Sakinah slips a CD into her car player. Destiny's Child's "Be Happy" sends out a melodic pep talk before she walks into a client's office. Sakinah, 24, has her routine down. Her customers are specialists too--psychiatrists, pain doctors, neurologists, and gastroenterologists. On this day, she's visiting a pain doctor.
She digs into boxes of product literature, samples and marketing materials, neatly stacked in the trunk of her Ford Escape, and refills her bag.
In the Healthcare Center, Sakinah follows-up with the doctor, asking if he's used the product. "I try to get them to see the benefits of the product," she says. It's a sales process like all others--developing relationships over time--but with the added extra of knowing her products increase the quality of life of those who are suffering.

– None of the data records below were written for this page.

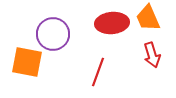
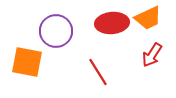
orange trapezoid: rotated 92 degrees counterclockwise
purple circle: moved 3 px right, 3 px up
red arrow: rotated 50 degrees clockwise
red line: rotated 52 degrees counterclockwise
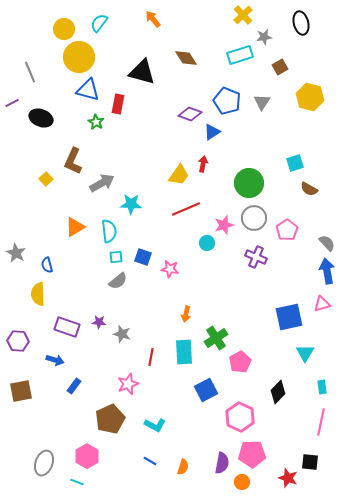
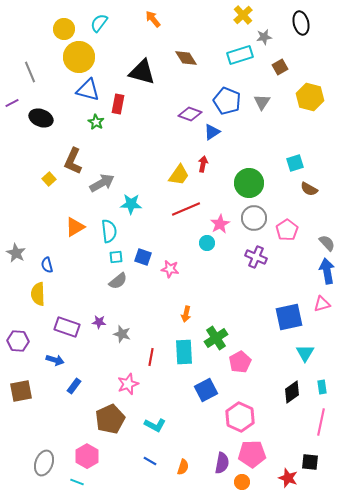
yellow square at (46, 179): moved 3 px right
pink star at (224, 225): moved 4 px left, 1 px up; rotated 12 degrees counterclockwise
black diamond at (278, 392): moved 14 px right; rotated 10 degrees clockwise
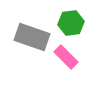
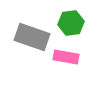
pink rectangle: rotated 35 degrees counterclockwise
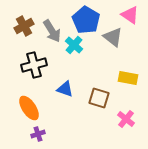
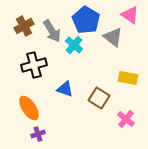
brown square: rotated 15 degrees clockwise
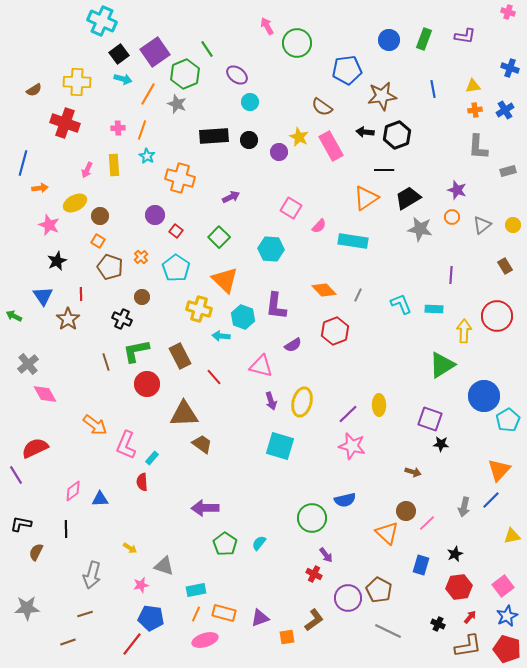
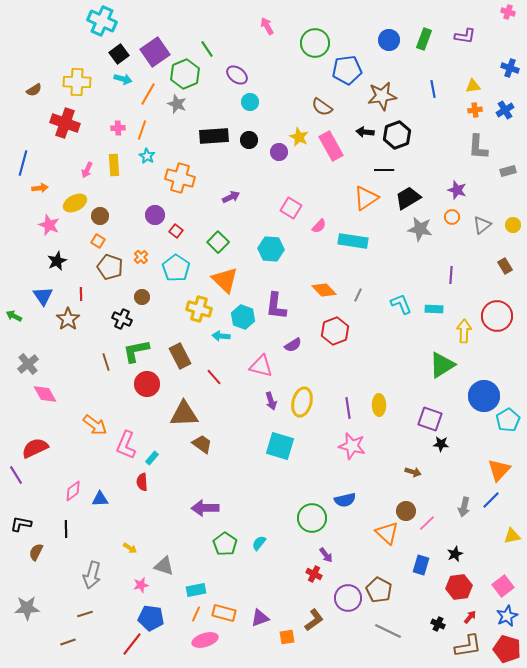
green circle at (297, 43): moved 18 px right
green square at (219, 237): moved 1 px left, 5 px down
purple line at (348, 414): moved 6 px up; rotated 55 degrees counterclockwise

In 2003, Sakinah began work for Organon, a unit of the global Netherlands-based biotech firm, Akzo Nobel. "My dad works for the company and introduced me. I did my research on the industry early and grew a liking to it," Sakinah explains. "My mom wanted me to be a pharmacist, but chemistry was not my thing. This job gave me an opportunity to get into the industry but not do pharmaceuticals. I love people."
Even so, Sakinah's career choice did not come easy. "I wasn't one of those kids who came out of high school and knew what I wanted to do," says Sakinah. "The furthest thing from my mind was college. I didn't know what I was going to do when I got there. I went to college with a business mind. I considered investment banking." Finally, with a BA in economics from Atlanta's Spelman College, she was ready for sales.
Specialty pharmaceutical sales gives Sakinah the opportunity to be an entrepreneur within the company. "I'm able to see my progress by monitoring the monthly numbers and how doctors respond to me. I never looked at this before or how I could call a doctor a friend, but now I can. My office is out of my home, and I live in my territory. You have to be very disciplined, self-motivated and determined to be successful." She works for salary plus bonus.
Sakinah is out of the house by 8:30 every morning, seeing some of her roughly 230 customers, periodically concentrating on the 58 pain doctors who might buy her pain medicine. She also sees pharmacists to try to get them to permanently stock the meds. She approaches them as colleagues and potential friends, always with a winning smile. They give her feedback on the products she sells and sales prospects. "It's a team effort," she notes.